Maintain Accessibility with Drupal

John Newton's picture
John Newton
 
Sereno blog
 

We are currently working on a project with a client that rightly takes accessibility very seriously. Drupal core provides everything we could need in terms of accessibility and standards and we can help our clients structure their content in the best way possible both through training and by building in sensible configuration options that help keep content creation and curation on track. There are a number of approaches to this and we favour cut down WYSIWYG to prevent formatting overload for site editors while extending controlled presentation sophistication through additonal styles options and Drupal Paragraphs bundles. This provides a solid basis for dynamic responsive content.

However, recently a client qasked me a great question. While Drupal core conforms to the World Wide Web Consortium (W3C) guidelines: WCAG 2.0 and ATAG 2.0. how accessibility compliant are the contrib modules we are using on the project?

There is no absolute requirement for the authors of contrib modules to conform to the core standards, however it seems to me that most developers within the Drupal community take accessibility very seriously indeed. I think for many, it's simply second nature to be thinking accessibility at all times. There is also the Drupal Accessibility Pledge #D8AX whereby developers publicly pledge to make their work as accessible as possible although usage of the pledge is highly variable.

Drupal agencies can also help here. Where custom code is developed, this can be written and then checked to ensure it conforms to accessibility standards.
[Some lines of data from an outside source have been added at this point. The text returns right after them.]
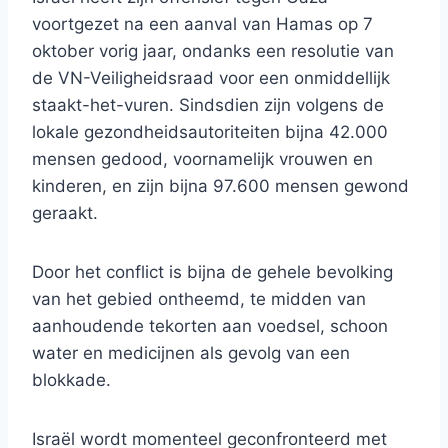
voortgezet na een aanval van Hamas op 7
oktober vorig jaar, ondanks een resolutie van
de VN-Veiligheidsraad voor een onmiddellijk
staakt-het-vuren. Sindsdien zijn volgens de
lokale gezondheidsautoriteiten bijna 42.000
mensen gedood, voornamelijk vrouwen en
kinderen, en zijn bijna 97.600 mensen gewond
geraakt.
Door het conflict is bijna de gehele bevolking
van het gebied ontheemd, te midden van
aanhoudende tekorten aan voedsel, schoon
water en medicijnen als gevolg van een
blokkade.
Israël wordt momenteel geconfronteerd met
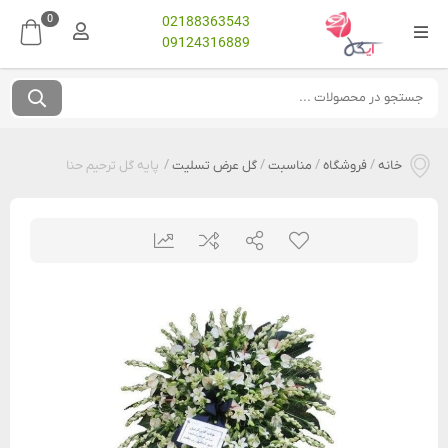
0
02188363543
09124316889
خانه
/
فروشگاه
/
مناسبت
/
گل عرض تسلیت
/
پایه گل ترحیم حنا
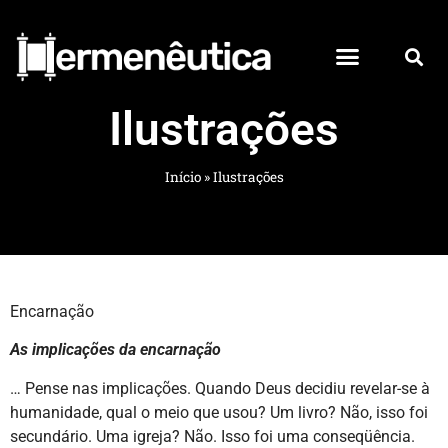
Ilustrações
Início
»
Ilustrações
Encarnação
As implicações da encarnação
… Pense nas implicações. Quando Deus decidiu revelar-se à
humanidade, qual o meio que usou? Um livro? Não, isso foi
secundário. Uma igreja? Não. Isso foi uma conseqüência.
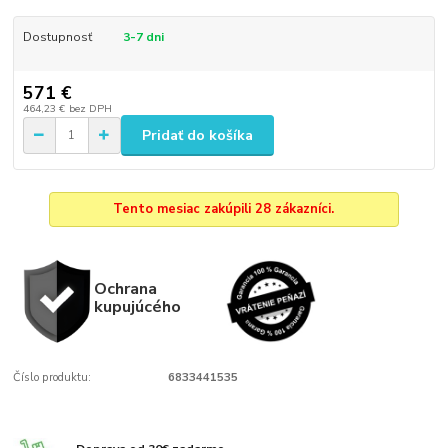
Dostupnosť
3-7 dni
571 €
464,23 €
bez DPH
Pridať do košíka
Tento mesiac zakúpili 28 zákazníci.
Ochrana
kupujúcého
Číslo produktu:
6833441535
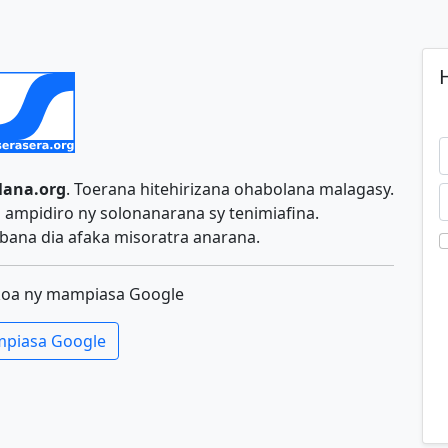
H
lana.org
. Toerana hitehirizana ohabolana malagasy.
ampidiro ny solonanarana sy tenimiafina.
ana dia afaka misoratra anarana.
koa ny mampiasa Google
piasa Google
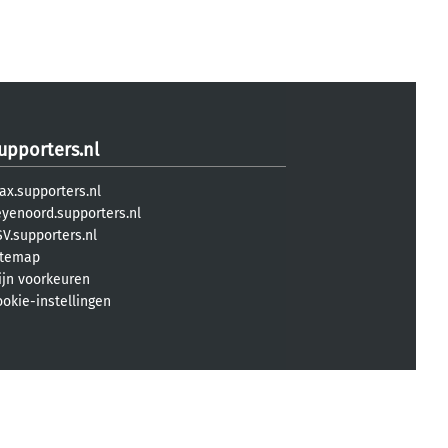
upporters.nl
ax.supporters.nl
eyenoord.supporters.nl
V.supporters.nl
itemap
ijn voorkeuren
ookie-instellingen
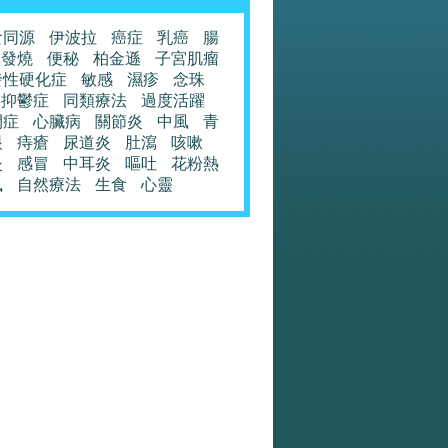
食同源
伊波拉
癌症
乳癌
腸
發燒
便秘
柏金遜
子宮肌瘤
發性硬化症
敏感
濕疹
念珠
抑鬱症
同類療法
過度活躍
閉症
心臟病
關節炎
中風
青
眼
痔瘡
尿道炎
肚瀉
咳嗽
炎
感冒
中耳炎
嘔吐
花粉熱
風
自然療法
生食
心靈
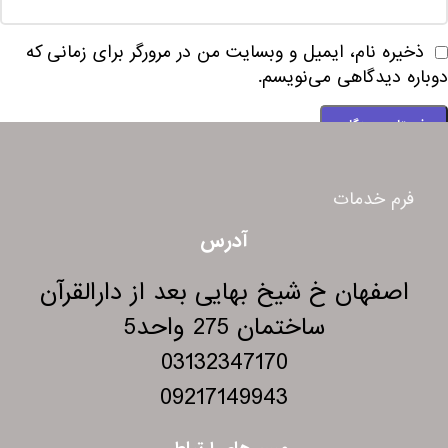
ذخیره نام، ایمیل و وبسایت من در مرورگر برای زمانی که
دوباره دیدگاهی می‌نویسم.
فرم خدمات
آدرس
اصفهان خ شیخ بهایی بعد از دارالقرآن
ساختمان 275 واحد5
03132347170
09217149943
Use widely-used contrib modules only. There are many good reasons for doing this and accessibility is just one of them. Check the module for accessibility issues. Also, make sensible choices about theme colours, contrast and so on. Design elements like carousels should be treated with care. Configure tools for your editors with accessibility in mind so people produce properly structured content both with text and images.

Accessibility is in point of fact an umbrella term which covers a range of possible codified standards and a pragmatic approach to building interactions and advanced design elements. While the web is clearly a long way from getting accessibility right, Drupal's reputation as a leader in accessible CRMs is well-deserved and something we will see strenghtened with better implementation practices and the striking advances offered by the newly launched Drupal 8.